Time endOfBusinessTime = Time.newInstance(18, 0, 0, 0); //UTC is assumed
Datetime targetEOBTime = Datetime.newInstance(date.newInstance(2018,10,18), endOfBusinessTime);
Datetime submitTime = DateTime.newInstance(2018,10,17,17,15,0);//returns GMT 16:15
Long intervalMilliseconds = 645000;
BusinessHours defaultBH = [SELECT Id FROM BusinessHours WHERE IsDefault = true];
DateTime targetTime = submitTime.add(businessHoursId, startDate, intervalMilliseconds);

If your business hours are taking the change of Daylight Savings Time into account, this should result in targetTime = targetEOBTime and you should be able to assert those results.

If it doesn't produce the expected results, then there may be an issue with Daylight Savings Time not having been set for 2018 in your Org's settings. I'd then recommend you try the same for 2017 and see if you get the same results.

If 2017 works using this method and 2018 does not, I would file a case with Salesforce support as you should not need to enter daylight savings times into your org.

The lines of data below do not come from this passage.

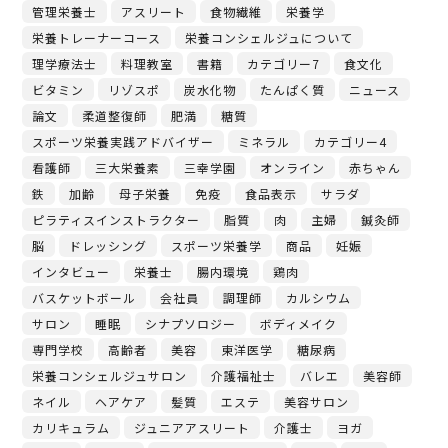
管理栄養士
アスリート
食物繊維
栄養学
栄養トレーナーコース
栄養コンシェルジュについて
理学療法士
料理教室
書籍
カテゴリー7
食文化
ビタミン
リゾスポ
炭水化物
たんぱく質
ニュース
論文
柔道整復師
肥満
糖質
スポーツ栄養実践アドバイザー
ミネラル
カテゴリー4
看護師
三大栄養素
三幸学園
オンライン
赤ちゃん
鉄
加齢
母子栄養
免疫
食品表示
サラダ
ピラティスインストラクター
脂質
肉
主婦
鍼灸師
脳
ドレッシング
スポーツ栄養学
商品
妊娠
インタビュー
栄養士
腸内環境
鶏肉
バスケットボール
会社員
調理師
カルシウム
サロン
睡眠
シナプソロジー
ボディメイク
専門学校
高齢者
美容
東洋医学
糖尿病
栄養コンシェルジュサロン
介護福祉士
バレエ
美容師
ネイル
ヘアケア
髪質
エステ
美容サロン
カリキュラム
ジュニアアスリート
介護士
ヨガ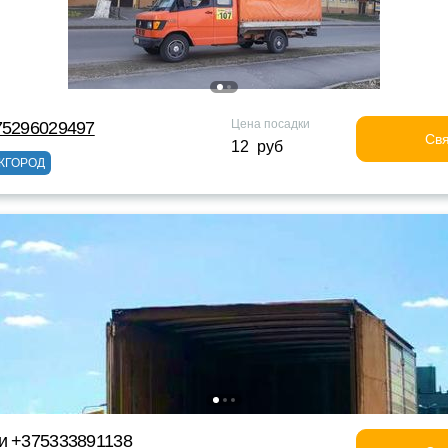
Цена посадки
75296029497
Свя
12 руб
ЖГОРОД
и +375333891138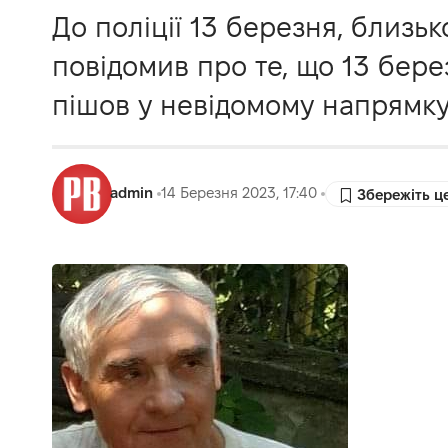
До поліції 13 березня, близьк
повідомив про те, що 13 бере
пішов у невідомому напрямку 
admin
14 Березня 2023, 17:40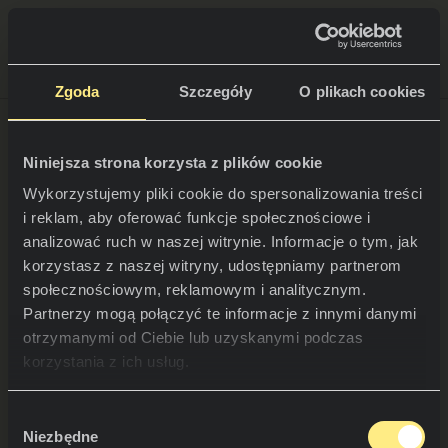
NEOLITH PROFESSIONAL HUB
Powrót do blogów
Zgoda
Szczegóły
O plikach cookies
Niniejsza strona korzysta z plików cookie
Wykorzystujemy pliki cookie do spersonalizowania treści
PRZESTRZENIE
Wskazówki, by stworzyć
i reklam, aby oferować funkcje społecznościowe i
łazienkę w pełnej harmonii z
analizować ruch w naszej witrynie. Informacje o tym, jak
Kuchnie
korzystasz z naszej witryny, udostępniamy partnerom
naturą
społecznościowym, reklamowym i analitycznym.
Kuchnie
NEWS
Partnerzy mogą połączyć te informacje z innymi danymi
Restauracje
otrzymanymi od Ciebie lub uzyskanymi podczas
Czy wiesz, jaki trend jest obecnie
News
korzystania z ich usług.
najmodniejszy? Ta modna stylistyka dekoracyjna
Łazienki
FIRMA
nosi nazwę Bio i polega na tworzeniu przestrzeni
Blog
Wybór
sprzyjających zdrowiu, w których dominują
Niezbędne
zgody
naturalne i ekologiczne materiały. Niewątpliwie
Elewacje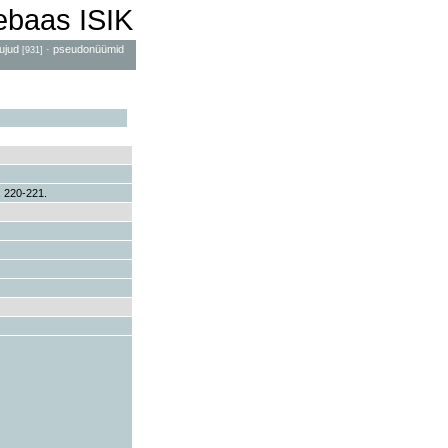
mebaas ISIK
ujud
·
pseudonüümid
[931]
, 220-221.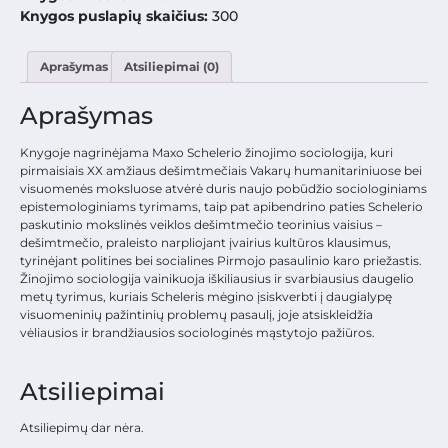
Knygos puslapių skaičius:
300
Aprašymas
Atsiliepimai (0)
Aprašymas
Knygoje nagrinėjama Maxo Schelerio žinojimo sociologija, kuri
pirmaisiais XX amžiaus dešimtmečiais Vakarų humanitariniuose bei
visuomenės moksluose atvėrė duris naujo pobūdžio sociologiniams
epistemologiniams tyrimams, taip pat apibendrino paties Schelerio
paskutinio mokslinės veiklos dešimtmečio teorinius vaisius –
dešimtmečio, praleisto narpliojant įvairius kultūros klausimus,
tyrinėjant politines bei socialines Pirmojo pasaulinio karo priežastis.
Žinojimo sociologija vainikuoja iškiliausius ir svarbiausius daugelio
metų tyrimus, kuriais Scheleris mėgino įsiskverbti į daugialypę
visuomeninių pažintinių problemų pasaulį, joje atsiskleidžia
vėliausios ir brandžiausios sociologinės mąstytojo pažiūros.
Atsiliepimai
Atsiliepimų dar nėra.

  • Thank you for taking time to reply. The data is not stored, no assignments or entitlements. We are talking pure Apex in memory validation that takes current time and user's chosen date (end of business time). I mentioned the org is set up with Europe/London and we are currently having summer time. The test user is located in the same timezone but I think the code accounts for cases when user in different time zone are submitting cases that will be worked on in London't time.
    – user682217
    Oct 17, 2018 at 18:32
  • See my edited answer. I recommend you use GMT for all the methods. The runAs user should not matter if you use GMT and I agree with you that the datetimes were created in the proper time zones, so again not affected by the runAs user.